Have a blessed week!
From our home to yours,
Dan & Donna Moe
ITEM OF THE WEEK – BOK CHOY
Visit our page on Bok Choy for more info
A Few Quick Serving Ideas:
-
Crispy, sweet Bok Choy stalks can be eaten raw, added to salads, sandwiches and burgers.
-
Bok Choy can be used with cabbage to make coleslaw.
-
Bok Choy can be added to stir-fries.
-
Chow mien – Like a stew, add Bok Choy, onion, garlic, bell pepper, and green chilies. Mix with steam rice or noodles.
-
It mixes well with cabbage, chilies, capsicum, onion, ginger, garlic, rice, tofu, meat and poultry.
This Week’s Items – Extended:
- Snap Peas – Great to add to a salad or stir fry
- Bok Choy
- Spinach
- Green Onions
- Garlic
- Surprise! Strawberries!
Recipes
GARLIC BOK CHOY
Ingredients:
- 1 ½ tablespoons olive oil (vegetable, canola or peanut oil is also okay), for stir-frying
- 2 teaspoons minced garlic
- 1 lbs. Bok Choy, stalks cut diagonally and leaves cut across in 1-1 ½ in pieces
- Pinch of red pepper flakes, chili paste or chili power (optional – as this adds a bit of heat.)

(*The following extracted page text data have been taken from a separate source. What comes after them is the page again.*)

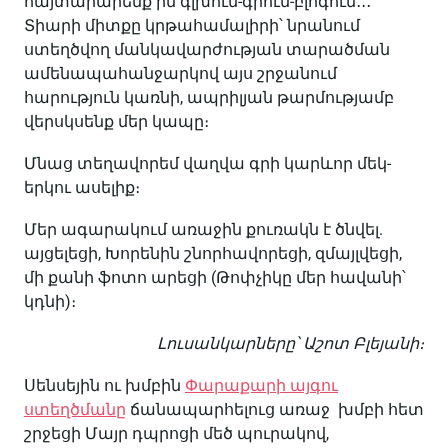
հայտարարենք իմ գլխում-գրում-բլոգում․․․
Տիարի միտքը կրթահամալիրի՝ նրանում
ստեղծվող մանկավարժության տարածման
ամենապահանջարկով այս շրջանում
հարություն կառնի, ապրիլյան թարմությամբ
վերսկսենք մեր կապը։
Մնաց տեղավորեմ վաղվա գրի կարևոր մեկ-
երկու ասելիք։
Մեր ագարակում առաջին քուռակն է ծնվել.
այցելեցի, Խորենին շնորհավորեցի, զմայլվեցի,
մի քանի ֆոտո արեցի (Թոփչիկը մեր հավանի՝
կդնի)։
Լուսանկարները՝ Աշոտ Բլեյանի։
Սենսեյին ու խմբին
Փարաքարի այգու
ստեղծմանը
ճանապարհելուց առաջ խմբի հետ
շրջեցի Մայր դպրոցի մեծ պուրակով,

- 1 tablespoon light soy sauce
- ½ teaspoon sugar
- Salt to taste – I use less than ¼ teaspoon)
- ¼ cup water or chick broth
- Asian Sesame Oil, to taste (I used approximately ½ teaspoon)
- Freshly ground black or white pepper, to taste.
Directions:
- Heat wok and add oil.
- When oil is ready, add garlic and chili paste/powder or red pepper flakes and stir-fry briefly. Approximately 30 seconds, until the garlic is aromatic.

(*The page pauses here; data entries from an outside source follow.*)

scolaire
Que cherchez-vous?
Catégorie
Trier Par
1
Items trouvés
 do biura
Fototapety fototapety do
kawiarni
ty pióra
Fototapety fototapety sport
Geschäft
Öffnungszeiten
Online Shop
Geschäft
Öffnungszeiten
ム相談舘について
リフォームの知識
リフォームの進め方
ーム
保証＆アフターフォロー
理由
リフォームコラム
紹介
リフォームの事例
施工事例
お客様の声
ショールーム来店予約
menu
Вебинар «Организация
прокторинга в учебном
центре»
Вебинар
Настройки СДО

- Add the Bok Choy, stalks first and then the leaves.
- Stir in soy sauce, sugar and salt. Stir-fry on high hear for 1 minute.

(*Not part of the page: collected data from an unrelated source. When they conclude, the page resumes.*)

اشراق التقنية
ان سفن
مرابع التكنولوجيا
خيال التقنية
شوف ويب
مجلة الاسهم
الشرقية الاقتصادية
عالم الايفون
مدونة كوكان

- Add water or chicken broth. Cover the wok and simmer for 2/3 minutes, until the leaves are dark green ad the stalks are tender, but not too soft.
- Remove the wok from the heat.
- Stir in the sesame oil and season with pepper to taste.
Serves 3-4.
BOK CHOY-APPLE SLAW
Ingredients
- 1/3 cup reduced-fat sour cream
- 1/3 cup reduced-fat mayonnaise
- 2 tablespoons white-wine vinegar
- 2 teaspoons sugar or honey
- ½ teaspoon celery salt
- ¼ teaspoon sea salt
- 6 cups very thinly sliced Bok Choy (approximately 1 lbs. trimmed)
- 1 large Granny Smith apple, julienne or shredded
- 1 large carrot, julienne or shredded
- ½ cup slivered red onion
Directions
- Prepare Bok Choy, apple, carrot and onion as directed above.
- Whisk sour cream, mayonnaise, vinegar, sugar or honey, celery salt and sea salt in a large bowl until smooth.
- Add Bok Choy, apple, carrot and onion.
- Toss to mixture until everything is coated.